Anyway, recently Ive been thinking a lot about "God". I know this is very random and off topic compared to most of my other entries. But tonight I was driving home, and I looked up at the moon and this strange feeling came over me. I can't really describe it, but it was just like a strange kind of silence. And as I drove down the 5 freeway, staring at the moon, which is the same moon I've seen a million other times, on a million other nights, just like this one, I couldn't help but wonder... Is he there? Is there really some omnipotent being watching over all of us, guiding us to do the things we do? Was there really some great magical force that created the earth and the animals, and humans? 

Now religion has always been a very touchy, strange subject for me. I didn't really go to church growing up. Unless you count the phases that my parents went through. Taking my sister and I to church every 3 or 4 years when they were looking for some sort of strength in their own lives. And even in these awkward occasions when I did go, I always felt like people could tell that I was very unsure of what my beliefs were and they were all judging me for that. So instead of digging deeper and trying to form my own opinion of the subject, I simply ignored it. But Ive always had some kind of belief. I don't know if you would call it "God", but I always felt like there was something else, something out there. To this day I don't know what that is, let alone how to explain it.

As I looked at the moon, I wanted so badly to feel connected to something. I wanted to feel like I could break down and start to pray, and feel like I was actually being heard and not just talking to myself. And then I realized something. I don't need to believe that there is a "God" and I don't need to pray. All I need in my life is something to believe in. When I'm sad, and lonely I need to have that belief to pull me through. When I feel like I'm just lost and the walls of my life are caving in, I need something to hold onto. 

Everything in my life has been some kind of let down. I even look at myself and wonder if I'm the kind of person I really want to be.

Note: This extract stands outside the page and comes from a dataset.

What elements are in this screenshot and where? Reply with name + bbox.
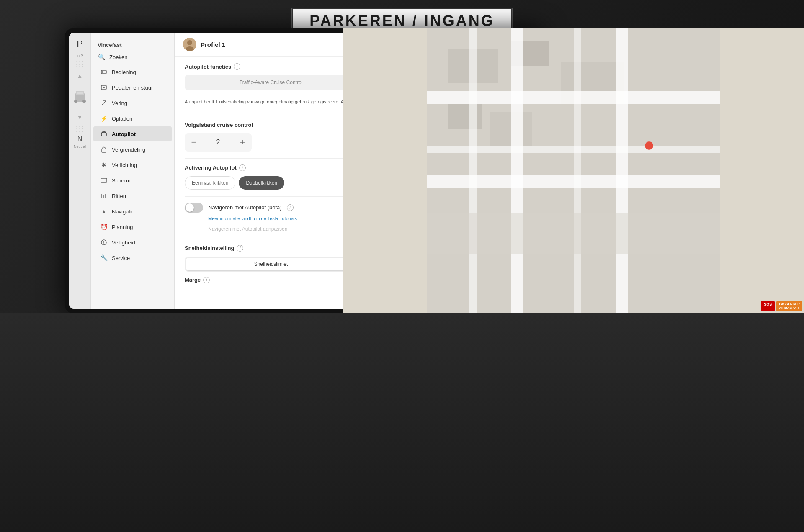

Friends, boyfriends, all kinds of different relationships and situations, come and go like a tide washing away all the promises of opportunity and trust that I'd thought couldn't be broken. Yet, its always the same old story. Things change, just like the tide. Eventually everything must end. 


That's not good enough for me! I want to know that I have that one thing in my life that is true and real and solid. Until then, I'll just have to have hope instead. Hope that one day I'll find that one thing worth believing in...


"When you believe in a thing, believe in it all the way, implicitly and unquestionable." 
~Walt Disney 

Monday, September 5, 2011

Spazzy Free-for-All

A "Spazzy Free-for-All" I like that.
I just stared reading a new book by Elizabeth Gibert and she is quickly becoming my new favorite author. The way she writes and what she has to say seems to be exactly the kind of words that are floating around in my head and I just cant seem to express. A "spazzy free-for-all" for example! what a perfect way to describe my life at this very moment! Everything is just up in the air and so unsure. All the while I have people pulling and tugging at my brittle edges.

Yet she remains calm. Consumed with the idea that there is some sort of balance in the cause. I want to be more like that. I want to find my center. I want to be at peace. Maybe I need to go travel the world for a year. I need to find myself. I want to feel secure and happy and beautiful, just in myself.

Most of all I want to find love. I need a smart, independent, foul mouthed, spiritual, seductive, beautiful guy in my life. I'm so alone. I hate that feeling. Mostly because I know I'm never truly alone. But I want love. I want to give myself to someone who will take me for all that I am and all that I'm not and accept and love me regardless. That's what I want. is that to much to strive for? Should  I settle? Why should I? I want the very best and I think I deserve that. I love myself and I know I'm worth it. One day its all going to work out.

Its all gonna be ok...

Wednesday, August 31, 2011

A Passionate Life...

Do you ever wonder if life is limitless? Do we have all the chances in the world or do we eventually run out? 

Lately I have been really wondering whether or not I will ever find love again. Ive had the kind of love most people never know in an entire lifetime, so maybe that was my chance... Maybe that was all I get and now I'm destined to be alone for the rest of my life! Maybe Ive had my chance to do what I love but I fucked it up. Maybe I've just taken every opportunity and thrown it away without even knowing it...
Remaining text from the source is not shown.